## What does each column mean?

1. produt Id - unique number for each product
2. product category name - product group
3. mont_year - date time stamp
4. qty - Quantity
5. total_price - Total price of the product (qty * unit_price)
6. freight_price - Freight price is the rate that is given based on the mode of transportation used to deliver the product from source to destination
7. unit_price - Unit price of the product
8. product_name_length - Length of product name
9. product_description_length - Length of product description
10. product_photos_qty - Number of photos of the product
11. product_weight_g - Weight of the product in grams
12. product_score - Average product rating
13. customers - Number of customer in the category
14. Weekday - Number of weekdays in the month
15. Weekend - Number of weekends in the month
16. holiday - Number of holidays in the month
18. month - Month (in number format)
19. year - Year
20. s - Seasonality ( Not sure how this is calculated)
21. volume - Product volume
22. comp_1 - Price of competitor 1
23. ps1 - Product rating of competitior 1
24. fp1 - Freight price of competitor 1
25. comp_2 - Price of competitor 2
26. ps2 - Product rating of competitor 2
27. fp2 - Freight price of competitor 2
28. comp_3 - Price of competitor 3
29. ps3 - Product Rating of competitor 2
30. fp3 - Freight price of competitor 3
31. lag_price - Price of the product previous month

### 📝 Summary Statsitics

- **Demand (`qty`)**: On average, products sell 14 units per month, but this varies from 1 unit to 122 units.
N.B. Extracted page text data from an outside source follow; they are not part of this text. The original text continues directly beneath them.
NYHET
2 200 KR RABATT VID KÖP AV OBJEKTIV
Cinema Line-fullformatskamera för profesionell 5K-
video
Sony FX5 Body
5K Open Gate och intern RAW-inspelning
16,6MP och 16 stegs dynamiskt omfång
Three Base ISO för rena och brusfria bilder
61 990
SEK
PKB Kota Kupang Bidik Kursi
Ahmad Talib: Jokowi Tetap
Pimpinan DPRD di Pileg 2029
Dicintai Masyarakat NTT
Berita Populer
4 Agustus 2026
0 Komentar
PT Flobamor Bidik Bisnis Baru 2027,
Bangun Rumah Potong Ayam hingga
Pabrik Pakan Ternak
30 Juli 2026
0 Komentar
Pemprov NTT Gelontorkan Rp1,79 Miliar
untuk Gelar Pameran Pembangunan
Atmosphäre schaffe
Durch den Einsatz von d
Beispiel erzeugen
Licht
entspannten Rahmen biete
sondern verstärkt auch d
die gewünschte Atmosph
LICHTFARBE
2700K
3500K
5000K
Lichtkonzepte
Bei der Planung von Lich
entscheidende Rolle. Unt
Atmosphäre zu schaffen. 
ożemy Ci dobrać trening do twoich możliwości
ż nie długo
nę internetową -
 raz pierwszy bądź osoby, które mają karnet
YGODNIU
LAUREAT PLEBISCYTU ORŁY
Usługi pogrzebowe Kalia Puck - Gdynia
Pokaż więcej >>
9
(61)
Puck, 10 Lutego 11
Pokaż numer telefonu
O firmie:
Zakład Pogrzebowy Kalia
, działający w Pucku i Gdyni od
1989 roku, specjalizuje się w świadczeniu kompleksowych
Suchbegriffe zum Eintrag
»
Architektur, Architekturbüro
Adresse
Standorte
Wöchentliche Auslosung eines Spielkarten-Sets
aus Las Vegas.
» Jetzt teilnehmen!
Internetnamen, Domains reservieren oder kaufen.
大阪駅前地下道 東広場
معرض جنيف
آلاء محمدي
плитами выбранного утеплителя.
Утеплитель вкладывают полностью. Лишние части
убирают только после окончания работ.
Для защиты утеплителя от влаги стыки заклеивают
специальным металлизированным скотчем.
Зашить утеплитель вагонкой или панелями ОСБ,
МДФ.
This suggests most subcategories are low‑volume, but there are select “bestseller” items with significantly higher demand.
- **Revenue (`total_price`)**: Average monthly subcategory revenue is ~1,423, though it can exceed 12,000 for high‑performing categories. This reinforces that a few products account for disproportionately higher revenue.
- **Pricing (`unit_price`)**: Prices range widely from 19 to 364. While they may look like outliers at first, this spread is expected due to differing product categories. I’ll treat them as legitimate points of variation when analyzing elasticity.
- **Customers**: On average, ~81 customers purchase per subcategory monthly, ranging from as few as 1 to over 300. This indicates some products attract much broader customer reach, while others are niche.
- **Freight & Weight**: Freight costs average ~21 but can reach ~80, with product weights ranging from ~100g to nearly 10kg. This implies heavier items directly impact logistics cost and margin, which will be important in margin sensitivity analysis.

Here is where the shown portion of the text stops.